▶

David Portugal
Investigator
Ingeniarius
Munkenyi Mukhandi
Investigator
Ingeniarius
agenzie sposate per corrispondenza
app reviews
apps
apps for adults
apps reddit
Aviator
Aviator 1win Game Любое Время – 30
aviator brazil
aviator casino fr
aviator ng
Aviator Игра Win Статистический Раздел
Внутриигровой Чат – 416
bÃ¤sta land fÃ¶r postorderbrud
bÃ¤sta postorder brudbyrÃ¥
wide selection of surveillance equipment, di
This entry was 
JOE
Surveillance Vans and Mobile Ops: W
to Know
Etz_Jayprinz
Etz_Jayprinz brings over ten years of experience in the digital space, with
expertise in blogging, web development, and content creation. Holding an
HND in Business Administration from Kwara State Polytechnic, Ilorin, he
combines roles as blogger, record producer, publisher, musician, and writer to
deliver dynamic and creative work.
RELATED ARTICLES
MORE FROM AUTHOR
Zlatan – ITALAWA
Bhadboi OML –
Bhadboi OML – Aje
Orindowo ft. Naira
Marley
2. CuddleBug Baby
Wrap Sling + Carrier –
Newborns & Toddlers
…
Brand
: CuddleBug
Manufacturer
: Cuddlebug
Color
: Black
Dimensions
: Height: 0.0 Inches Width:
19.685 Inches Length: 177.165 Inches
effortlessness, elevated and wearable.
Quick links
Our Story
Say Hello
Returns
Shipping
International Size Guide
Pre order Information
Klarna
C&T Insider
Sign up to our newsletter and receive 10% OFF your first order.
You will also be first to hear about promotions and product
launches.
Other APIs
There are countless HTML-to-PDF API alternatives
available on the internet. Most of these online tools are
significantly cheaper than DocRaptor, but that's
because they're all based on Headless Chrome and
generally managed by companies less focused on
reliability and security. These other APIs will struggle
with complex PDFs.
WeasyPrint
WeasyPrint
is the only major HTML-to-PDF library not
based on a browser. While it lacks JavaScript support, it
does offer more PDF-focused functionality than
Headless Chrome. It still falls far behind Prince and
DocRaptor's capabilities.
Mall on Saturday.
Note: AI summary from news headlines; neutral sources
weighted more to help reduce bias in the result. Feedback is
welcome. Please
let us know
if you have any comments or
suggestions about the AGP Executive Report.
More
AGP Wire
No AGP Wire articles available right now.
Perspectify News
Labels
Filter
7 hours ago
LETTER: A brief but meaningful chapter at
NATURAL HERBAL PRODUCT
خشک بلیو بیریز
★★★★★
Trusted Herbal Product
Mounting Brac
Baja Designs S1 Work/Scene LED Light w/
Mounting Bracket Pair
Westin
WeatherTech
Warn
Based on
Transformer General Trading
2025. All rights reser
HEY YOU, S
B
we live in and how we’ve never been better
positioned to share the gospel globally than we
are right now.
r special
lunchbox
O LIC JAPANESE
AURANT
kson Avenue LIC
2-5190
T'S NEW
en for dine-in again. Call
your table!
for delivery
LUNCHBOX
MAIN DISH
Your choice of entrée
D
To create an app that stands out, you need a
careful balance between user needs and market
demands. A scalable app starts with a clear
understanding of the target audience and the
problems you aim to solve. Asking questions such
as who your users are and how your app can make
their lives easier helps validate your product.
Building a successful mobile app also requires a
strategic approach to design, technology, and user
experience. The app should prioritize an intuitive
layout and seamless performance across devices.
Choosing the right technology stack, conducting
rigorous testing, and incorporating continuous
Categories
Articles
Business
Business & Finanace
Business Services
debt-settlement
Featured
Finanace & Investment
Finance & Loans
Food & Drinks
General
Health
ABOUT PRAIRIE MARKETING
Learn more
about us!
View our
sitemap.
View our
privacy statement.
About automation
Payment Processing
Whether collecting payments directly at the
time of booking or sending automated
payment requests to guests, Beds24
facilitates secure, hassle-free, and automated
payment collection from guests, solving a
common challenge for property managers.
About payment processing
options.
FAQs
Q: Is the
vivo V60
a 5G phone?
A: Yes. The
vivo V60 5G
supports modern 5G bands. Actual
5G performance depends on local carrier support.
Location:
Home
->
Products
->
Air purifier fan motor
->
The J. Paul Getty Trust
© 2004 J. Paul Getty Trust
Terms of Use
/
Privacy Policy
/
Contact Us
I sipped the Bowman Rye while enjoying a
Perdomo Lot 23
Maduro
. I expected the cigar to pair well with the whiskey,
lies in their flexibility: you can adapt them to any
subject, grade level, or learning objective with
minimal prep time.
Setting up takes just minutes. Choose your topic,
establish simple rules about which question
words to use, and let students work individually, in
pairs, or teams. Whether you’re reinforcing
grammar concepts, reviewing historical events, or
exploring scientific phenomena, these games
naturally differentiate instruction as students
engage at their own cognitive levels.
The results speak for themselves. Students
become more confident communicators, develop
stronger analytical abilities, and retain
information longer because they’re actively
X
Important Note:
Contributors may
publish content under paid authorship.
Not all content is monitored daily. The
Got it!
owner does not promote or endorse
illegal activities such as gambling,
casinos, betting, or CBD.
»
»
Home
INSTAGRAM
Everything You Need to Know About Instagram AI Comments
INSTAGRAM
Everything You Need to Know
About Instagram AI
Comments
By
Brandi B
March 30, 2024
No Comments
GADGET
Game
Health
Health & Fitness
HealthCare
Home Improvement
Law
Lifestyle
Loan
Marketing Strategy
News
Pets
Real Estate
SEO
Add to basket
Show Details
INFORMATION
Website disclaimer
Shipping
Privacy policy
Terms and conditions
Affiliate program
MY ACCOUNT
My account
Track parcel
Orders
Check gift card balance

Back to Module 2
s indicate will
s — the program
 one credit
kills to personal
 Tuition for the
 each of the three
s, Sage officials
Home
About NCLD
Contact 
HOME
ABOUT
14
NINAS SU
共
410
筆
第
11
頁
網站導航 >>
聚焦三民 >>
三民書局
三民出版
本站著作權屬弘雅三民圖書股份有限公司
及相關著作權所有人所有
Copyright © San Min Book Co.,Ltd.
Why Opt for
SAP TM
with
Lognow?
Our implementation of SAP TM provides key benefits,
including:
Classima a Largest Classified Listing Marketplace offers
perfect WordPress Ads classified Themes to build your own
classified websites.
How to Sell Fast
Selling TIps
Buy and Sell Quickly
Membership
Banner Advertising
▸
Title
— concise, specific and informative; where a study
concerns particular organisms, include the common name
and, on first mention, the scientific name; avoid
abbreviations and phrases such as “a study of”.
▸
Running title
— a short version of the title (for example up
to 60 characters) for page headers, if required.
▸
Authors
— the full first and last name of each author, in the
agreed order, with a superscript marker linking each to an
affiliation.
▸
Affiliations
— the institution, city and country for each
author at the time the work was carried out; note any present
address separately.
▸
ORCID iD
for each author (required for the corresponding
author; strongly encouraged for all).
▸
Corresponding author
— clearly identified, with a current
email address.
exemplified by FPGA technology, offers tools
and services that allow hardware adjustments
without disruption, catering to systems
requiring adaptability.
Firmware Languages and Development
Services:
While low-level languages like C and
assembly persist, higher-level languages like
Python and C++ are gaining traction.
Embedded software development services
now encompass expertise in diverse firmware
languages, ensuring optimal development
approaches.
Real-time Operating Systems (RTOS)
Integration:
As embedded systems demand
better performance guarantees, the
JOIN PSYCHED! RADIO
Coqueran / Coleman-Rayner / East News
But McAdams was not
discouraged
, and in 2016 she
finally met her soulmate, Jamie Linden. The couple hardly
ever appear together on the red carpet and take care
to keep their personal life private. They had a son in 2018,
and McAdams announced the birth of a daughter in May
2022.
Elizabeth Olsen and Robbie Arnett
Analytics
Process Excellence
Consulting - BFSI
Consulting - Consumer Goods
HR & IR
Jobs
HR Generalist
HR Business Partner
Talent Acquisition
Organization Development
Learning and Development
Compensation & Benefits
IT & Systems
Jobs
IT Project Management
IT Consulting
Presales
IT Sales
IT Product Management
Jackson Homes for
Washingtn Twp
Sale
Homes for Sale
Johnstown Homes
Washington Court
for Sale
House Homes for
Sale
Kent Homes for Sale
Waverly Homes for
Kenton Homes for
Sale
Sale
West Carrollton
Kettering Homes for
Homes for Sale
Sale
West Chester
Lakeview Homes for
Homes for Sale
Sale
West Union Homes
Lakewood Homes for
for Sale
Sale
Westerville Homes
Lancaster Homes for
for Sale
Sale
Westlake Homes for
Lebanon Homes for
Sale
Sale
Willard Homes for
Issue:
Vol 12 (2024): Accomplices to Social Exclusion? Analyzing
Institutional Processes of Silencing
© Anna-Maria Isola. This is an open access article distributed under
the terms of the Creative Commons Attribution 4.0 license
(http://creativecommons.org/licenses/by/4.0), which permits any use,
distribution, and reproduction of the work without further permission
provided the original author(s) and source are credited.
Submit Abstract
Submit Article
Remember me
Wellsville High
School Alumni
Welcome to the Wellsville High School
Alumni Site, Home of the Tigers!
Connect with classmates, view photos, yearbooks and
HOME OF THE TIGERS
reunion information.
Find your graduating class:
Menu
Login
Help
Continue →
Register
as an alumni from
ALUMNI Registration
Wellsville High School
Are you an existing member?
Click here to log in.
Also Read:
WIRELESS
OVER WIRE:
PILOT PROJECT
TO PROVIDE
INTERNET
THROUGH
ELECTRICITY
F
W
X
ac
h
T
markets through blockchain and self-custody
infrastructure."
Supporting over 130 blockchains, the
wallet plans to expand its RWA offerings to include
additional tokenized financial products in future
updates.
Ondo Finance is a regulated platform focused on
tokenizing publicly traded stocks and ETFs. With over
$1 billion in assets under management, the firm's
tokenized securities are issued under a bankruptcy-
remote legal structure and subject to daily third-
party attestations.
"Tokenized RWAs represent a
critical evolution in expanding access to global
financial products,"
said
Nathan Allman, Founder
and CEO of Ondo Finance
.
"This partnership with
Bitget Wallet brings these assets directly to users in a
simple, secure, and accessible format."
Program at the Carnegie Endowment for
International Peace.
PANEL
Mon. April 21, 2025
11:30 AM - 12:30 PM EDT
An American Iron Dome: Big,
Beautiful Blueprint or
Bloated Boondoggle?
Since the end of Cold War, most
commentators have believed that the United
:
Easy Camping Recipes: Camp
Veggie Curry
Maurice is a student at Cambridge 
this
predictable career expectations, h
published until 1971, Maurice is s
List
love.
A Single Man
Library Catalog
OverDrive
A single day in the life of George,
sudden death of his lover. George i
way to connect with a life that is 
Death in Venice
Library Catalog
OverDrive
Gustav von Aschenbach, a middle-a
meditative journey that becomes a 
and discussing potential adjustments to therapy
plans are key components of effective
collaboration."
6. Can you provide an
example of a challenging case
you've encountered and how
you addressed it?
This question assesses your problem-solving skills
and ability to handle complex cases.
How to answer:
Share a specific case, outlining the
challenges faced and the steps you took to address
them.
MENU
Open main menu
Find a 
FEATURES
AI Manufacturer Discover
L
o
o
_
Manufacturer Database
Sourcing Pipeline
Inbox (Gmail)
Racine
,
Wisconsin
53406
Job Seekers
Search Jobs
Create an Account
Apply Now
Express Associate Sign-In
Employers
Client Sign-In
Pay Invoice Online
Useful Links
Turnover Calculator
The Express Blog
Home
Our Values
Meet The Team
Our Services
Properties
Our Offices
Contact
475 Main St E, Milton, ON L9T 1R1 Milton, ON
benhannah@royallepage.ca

◀

> **ACTIVITY**: Within the material above, the line with "IT Product Management" opens the range and the line with "reunion information." closes it; reproduce that range word for word.

> **RESPONSE TO THIS EXERCISE**:
IT Product Management
Jackson Homes for
Washingtn Twp
Sale
Homes for Sale
Johnstown Homes
Washington Court
for Sale
House Homes for
Sale
Kent Homes for Sale
Waverly Homes for
Kenton Homes for
Sale
Sale
West Carrollton
Kettering Homes for
Homes for Sale
Sale
West Chester
Lakeview Homes for
Homes for Sale
Sale
West Union Homes
Lakewood Homes for
for Sale
Sale
Westerville Homes
Lancaster Homes for
for Sale
Sale
Westlake Homes for
Lebanon Homes for
Sale
Sale
Willard Homes for
Issue:
Vol 12 (2024): Accomplices to Social Exclusion? Analyzing
Institutional Processes of Silencing
© Anna-Maria Isola. This is an open access article distributed under
the terms of the Creative Commons Attribution 4.0 license
(http://creativecommons.org/licenses/by/4.0), which permits any use,
distribution, and reproduction of the work without further permission
provided the original author(s) and source are credited.
Submit Abstract
Submit Article
Remember me
Wellsville High
School Alumni
Welcome to the Wellsville High School
Alumni Site, Home of the Tigers!
Connect with classmates, view photos, yearbooks and
HOME OF THE TIGERS
reunion information.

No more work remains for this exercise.